Suparman mengindikasikan bahwa pihaknya akan menempuh jalur praperadilan untuk memperjuangkan hak kliennya yang diyakini tidak bersalah. Ia juga berencana melaporkan penyidik Kejari Mentawai ke Kejati Sumbar dan Kejagung terkait dugaan pelanggaran kode etik jaksa.
Sebagai ahli hukum konstruksi, Suparman menilai ada banyak kejanggalan dalam pemeriksaan yang dilakukan. Salah satunya adalah pengulangan pertanyaan oleh penyidik selama lima kali pemeriksaan tanpa substansi baru. Menurutnya, banyak pertanyaan yang tidak relevan dengan tanggung jawab kliennya dan lebih mengarah kepada pejabat teknis, seperti PPK atau PPTK, sesuai SOP Kementerian PUPR.
“Menetapkan klien kami sebagai tersangka adalah kesalahan. Perusahaan Asril Yazid hanya sebagai pelaksana, sementara konsultan perencana, pengawas, dan pihak PU belum tersentuh,” tegas Suparman.
Ia juga menyoroti prosedur penyitaan dokumen yang tidak sesuai ketentuan. Menurutnya, saat dokumen disita, tidak ada tanda terima yang diberikan, dan tanda terima baru dibuat setelah dokumen tersebut disita.
Suparman mempertanyakan dasar laporan masyarakat yang digunakan sebagai pijakan penyidikan. “Laporan masyarakat mana yang menjadi dasar pengusutan kasus ini?

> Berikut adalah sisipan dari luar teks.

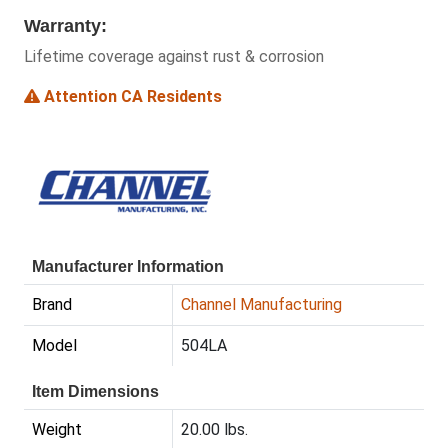
Warranty:
Lifetime coverage against rust & corrosion
Attention CA Residents
Manufacturer Information
Brand
Channel Manufacturing
Model
504LA
Item Dimensions
Weight
20.00 lbs.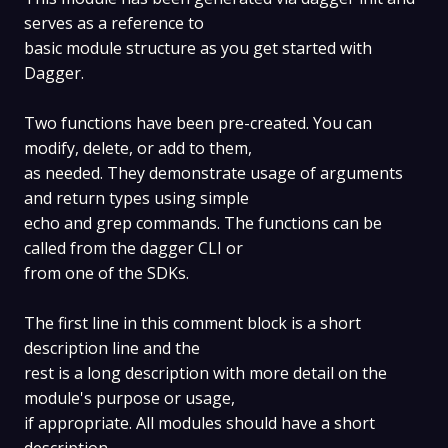
serves as a reference to
basic module structure as you get started with
Dagger.
Two functions have been pre-created. You can
modify, delete, or add to them,
as needed. They demonstrate usage of arguments
and return types using simple
echo and grep commands. The functions can be
called from the dagger CLI or
from one of the SDKs.
The first line in this comment block is a short
description line and the
rest is a long description with more detail on the
module's purpose or usage,
if appropriate. All modules should have a short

Apakah pelapor sudah diperiksa? Jika tidak terbukti, pelapor bisa terkena UU ITE karena mencemarkan nama baik klien kami,” ujarnya.

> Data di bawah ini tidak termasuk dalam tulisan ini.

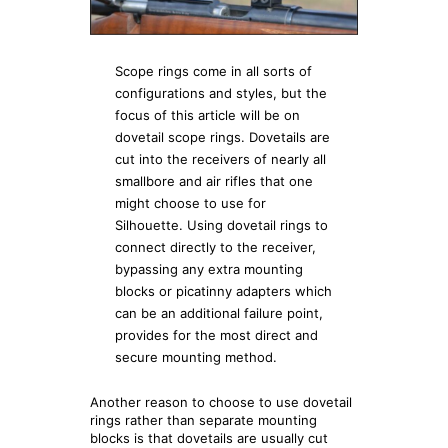
Scope rings come in all sorts of
configurations and styles, but the
focus of this article will be on
dovetail scope rings. Dovetails are
cut into the receivers of nearly all
smallbore and air rifles that one
might choose to use for
Silhouette. Using dovetail rings to
connect directly to the receiver,
bypassing any extra mounting
blocks or picatinny adapters which
can be an additional failure point,
provides for the most direct and
secure mounting method.
Another reason to choose to use dovetail
rings rather than separate mounting
blocks is that dovetails are usually cut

Ia juga menyoroti besaran dugaan kerugian negara sebesar Rp 2,1 miliar dari total nilai proyek sebesar Rp 5,9 miliar. Menurutnya, jumlah kerugian tersebut tidak masuk akal, seolah-olah proyek tersebut tidak dikerjakan sama sekali.
Padahal, proyek yang dimulai pada Juli 2019 dan selesai 100 persen pada Desember 2019 sudah melalui Provisional Hand Over (PHO), Final Hand Over (FHO), serta pemeriksaan As-Built Drawing dari Dinas PUPR. Selain itu, hasil audit Badan Pemeriksa Keuangan (BPK) pada 2020 juga tidak menemukan masalah terkait proyek tersebut.
“Bagaimana mungkin gedung yang sudah PHO dan FHO, serta dinyatakan sesuai oleh BPK, tiba-tiba ada tersangka? Jangan hanya karena laporan masyarakat, kemudian Kejari Mentawai mendatangkan ahli untuk menafsirkan kerugian negara begitu saja. Ini jelas tidak benar,” jelas Suparman.
Suparman juga mempertanyakan kredibilitas ahli yang didatangkan oleh Kejari Mentawai dari Institut Teknologi Padang (ITP). “Ahli dari ITP ini diakui oleh siapa? Apakah ini ahli perorangan atau lembaga ITP secara keseluruhan?” ujarnya.
Ia telah mengirimkan surat kepada Kejari Mentawai untuk meninjau kembali status tersangka Asril Yazid. Namun, dalam balasan surat tertanggal 9 Oktober 2024, Kejari Mentawai menyatakan bahwa penyidik telah memiliki alat bukti berupa laporan ahli konstruksi dan hasil penyelidikan investigatif terkait perhitungan kerugian negara.
“Audit investigatif BPK tahun 2024 sudah terlambat, karena pembangunan selesai sejak empat tahun lalu. Harusnya yang dijadikan patokan adalah audit BPK setelah gedung ini selesai dibangun,” kata Suparman.
Selain itu, menurut Suparman pasal yang diuraikan jaksa dalam surat balasan antara lain, pasal 1 angka 14 dan pasal 184 KUHAP, masih ngambang. “Coba dibaca secara utuh berikut dengan penjelasannya, pasal tersebut tidak berdiri sendiri,” paparnya.
Kasi Pidsus Kejari Mentawai, Aridona Bustari, membenarkan penetapan tersangka Asril Yazid dalam kasus korupsi pembangunan Gedung BKD Mentawai. Ia juga membuka kemungkinan adanya penambahan tersangka dalam kasus ini.
“Tidak menutup kemungkinan penambahan tersangka, kita lihat nanti dari hasil pemeriksaan,” katanya.
Terkait kemungkinan praperadilan, Aridona menegaskan bahwa itu adalah hak tersangka. “Praperadilan adalah hak tersangka,” ujarnya.